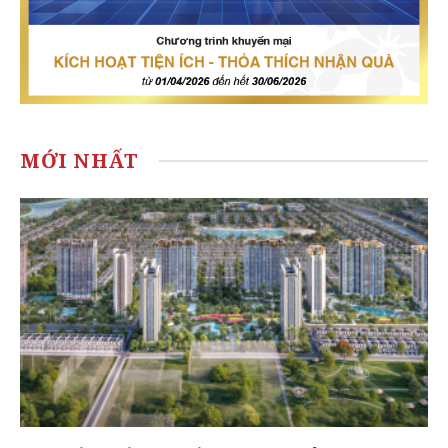
MỚI NHẤT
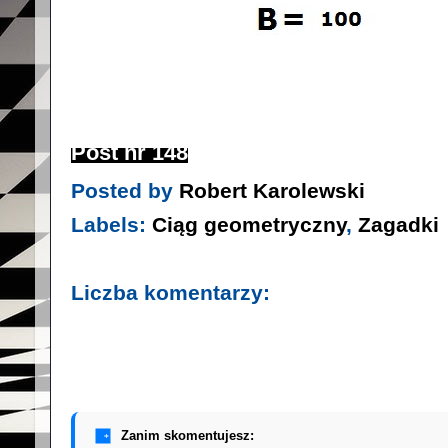
Post nr 148
Posted by
Robert Karolewski
Labels:
Ciąg geometryczny
,
Zagadki
Liczba komentarzy:
Zanim skomentujesz:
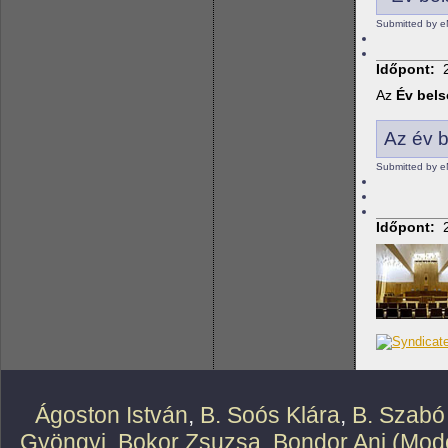
Submitted by e
Időpont:
Az
Év bels
Az év b
Submitted by e
Időpont:
Ágoston István
,
B. Soós Klára
,
B. Szabó
Gyöngyi
,
Bokor Zsuzsa
,
Bondor Ani (Mode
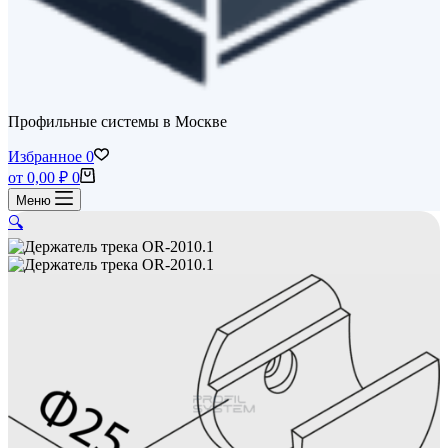
Профильные системы в Москве
Избранное
0
Корзина
от
0,00
₽
0
Меню
🔍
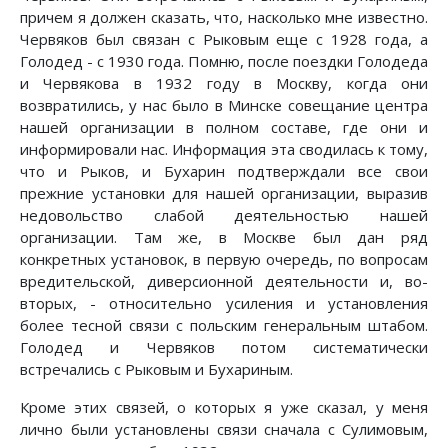
причем я должен сказать, что, насколько мне известно.
Червяков был связан с Рыковым еще с 1928 года, а
Голодед - с 1930 года. Помню, после поездки Голодеда
и Червякова в 1932 году в Москву, когда они
возвратились, у нас было в Минске совещание центра
нашей организации в полном составе, где они и
информировали нас. Информация эта сводилась к тому,
что и Рыков, и Бухарин подтверждали все свои
прежние установки для нашей организации, выразив
недовольство слабой деятельностью нашей
организации. Там же, в Москве был дан ряд
конкретных установок, в первую очередь, по вопросам
вредительской, диверсионной деятельности и, во-
вторых, - относительно усиления и установления
более тесной связи с польским генеральным штабом.
Голодед и Червяков потом систематически
встречались с Рыковым и Бухариным.
Кроме этих связей, о которых я уже сказал, у меня
лично были установлены связи сначала с Сулимовым,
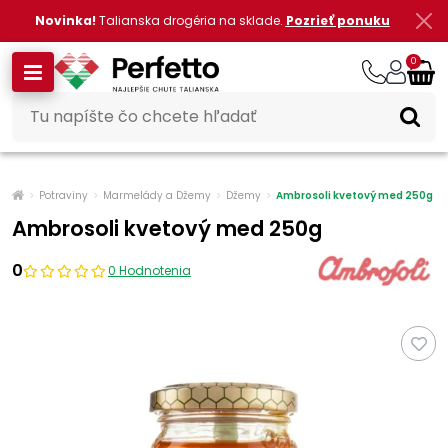
Novinka!
Talianska drogéria na sklade.
Pozrieť ponuku
0
Potraviny
Marmelády a Džemy
Džemy
Ambrosoli kvetový med 250g
Ambrosoli kvetový med 250g
0
0 Hodnotenia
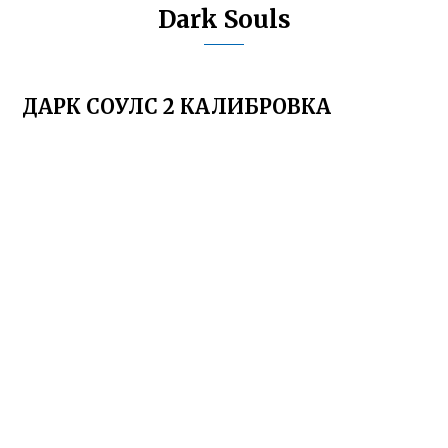
Dark Souls
ДАРК СОУЛС 2 КАЛИБРОВКА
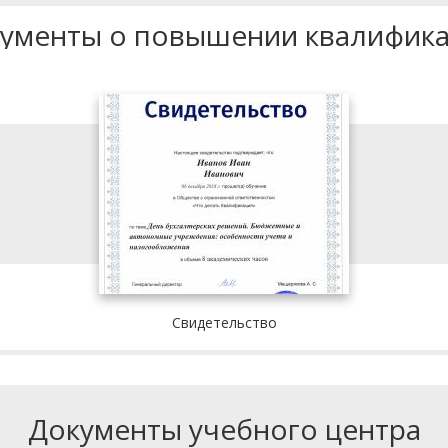
ументы о повышении квалифик
Свидетельство
Документы учебного центра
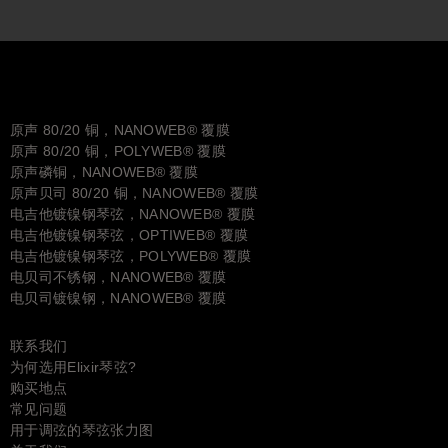
原声 80/20 铜，NANOWEB® 覆膜
原声 80/20 铜，POLYWEB® 覆膜
原声磷铜，NANOWEB® 覆膜
原声贝司 80/20 铜，NANOWEB® 覆膜
电吉他镀镍钢琴弦，NANOWEB® 覆膜
电吉他镀镍钢琴弦，OPTIWEB® 覆膜
电吉他镀镍钢琴弦，POLYWEB® 覆膜
电贝司不锈钢，NANOWEB® 覆膜
电贝司镀镍钢，NANOWEB® 覆膜
联系我们
为何选用Elixir琴弦?
购买地点
常见问题
用于调弦的琴弦张力图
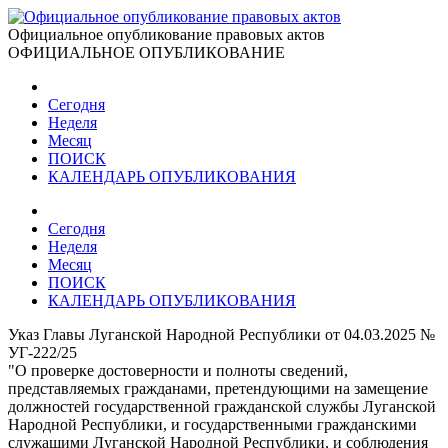
Официальное опубликование правовых актов
ОФИЦИАЛЬНОЕ ОПУБЛИКОВАНИЕ
Сегодня
Неделя
Месяц
ПОИСК
КАЛЕНДАРЬ ОПУБЛИКОВАНИЯ
Сегодня
Неделя
Месяц
ПОИСК
КАЛЕНДАРЬ ОПУБЛИКОВАНИЯ
Указ Главы Луганской Народной Республики от 04.03.2025 №
УГ-222/25
"О проверке достоверности и полноты сведений,
представляемых гражданами, претендующими на замещение
должностей государственной гражданской службы Луганской
Народной Республики, и государственными гражданскими
служащими Луганской Народной Республики, и соблюдения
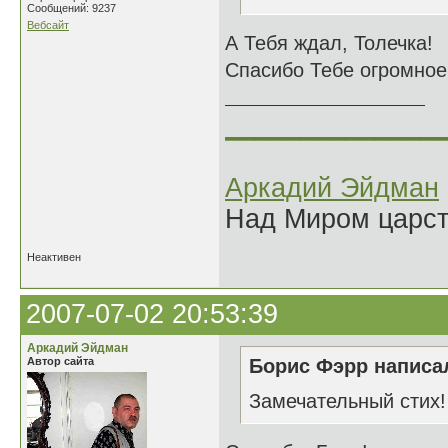
Сообщений: 9237
Вебсайт
А Тебя ждал, Толечка!
Спасибо Тебе огромное
______________
Аркадий Эйдман
Над Миром царс
Неактивен
2007-07-02 20:53:39
Аркадий Эйдман
Автор сайта
Борис Фэрр написал
Замечательный стих!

----

▸ **Your task**
In the copy, include every line of the records exactly and none of the images.

▸ **Final answer**
MỚI NHẤT
Post nr 148
Posted by
Robert Karolewski
Labels:
Ciąg geometryczny
,
Zagadki
Liczba komentarzy:
Zanim skomentujesz:
Submitted by e
Időpont:
Az
Év bels
Az év b
Submitted by e
Időpont:
Ágoston István
,
B. Soós Klára
,
B. Szabó
Gyöngyi
,
Bokor Zsuzsa
,
Bondor Ani (Mode
Профильные системы в Москве
Избранное
0
Корзина
от
0,00
₽
0
Меню
🔍
причем я должен сказать, что, насколько мне известно.
Червяков был связан с Рыковым еще с 1928 года, а
Голодед - с 1930 года. Помню, после поездки Голодеда
и Червякова в 1932 году в Москву, когда они
возвратились, у нас было в Минске совещание центра
нашей организации в полном составе, где они и
информировали нас. Информация эта сводилась к тому,
что и Рыков, и Бухарин подтверждали все свои
прежние установки для нашей организации, выразив
недовольство слабой деятельностью нашей
организации. Там же, в Москве был дан ряд
конкретных установок, в первую очередь, по вопросам
вредительской, диверсионной деятельности и, во-
вторых, - относительно усиления и установления
более тесной связи с польским генеральным штабом.
Голодед и Червяков потом систематически
встречались с Рыковым и Бухариным.
Кроме этих связей, о которых я уже сказал, у меня
лично были установлены связи сначала с Сулимовым,
Novinka!
Talianska drogéria na sklade.
Pozrieť ponuku
0
Potraviny
Marmelády a Džemy
Džemy
Ambrosoli kvetový med 250g
Ambrosoli kvetový med 250g
0
0 Hodnotenia
Dark Souls
ДАРК СОУЛС 2 КАЛИБРОВКА
ументы о повышении квалифик
Свидетельство
Документы учебного центра
原声 80/20 铜，NANOWEB® 覆膜
原声 80/20 铜，POLYWEB® 覆膜
原声磷铜，NANOWEB® 覆膜
原声贝司 80/20 铜，NANOWEB® 覆膜
电吉他镀镍钢琴弦，NANOWEB® 覆膜
电吉他镀镍钢琴弦，OPTIWEB® 覆膜
电吉他镀镍钢琴弦，POLYWEB® 覆膜
电贝司不锈钢，NANOWEB® 覆膜
电贝司镀镍钢，NANOWEB® 覆膜
联系我们
为何选用Elixir琴弦?
购买地点
常见问题
用于调弦的琴弦张力图
Официальное опубликование правовых актов
ОФИЦИАЛЬНОЕ ОПУБЛИКОВАНИЕ
Сегодня
Неделя
Месяц
ПОИСК
КАЛЕНДАРЬ ОПУБЛИКОВАНИЯ
Сегодня
Неделя
Месяц
ПОИСК
КАЛЕНДАРЬ ОПУБЛИКОВАНИЯ
Указ Главы Луганской Народной Республики от 04.03.2025 №
УГ-222/25
"О проверке достоверности и полноты сведений,
представляемых гражданами, претендующими на замещение
должностей государственной гражданской службы Луганской
Народной Республики, и государственными гражданскими
служащими Луганской Народной Республики, и соблюдения
Сообщений: 9237
Вебсайт
А Тебя ждал, Толечка!
Спасибо Тебе огромное
______________
Аркадий Эйдман
Над Миром царс
Неактивен
2007-07-02 20:53:39
Аркадий Эйдман
Автор сайта
Борис Фэрр написал
Замечательный стих!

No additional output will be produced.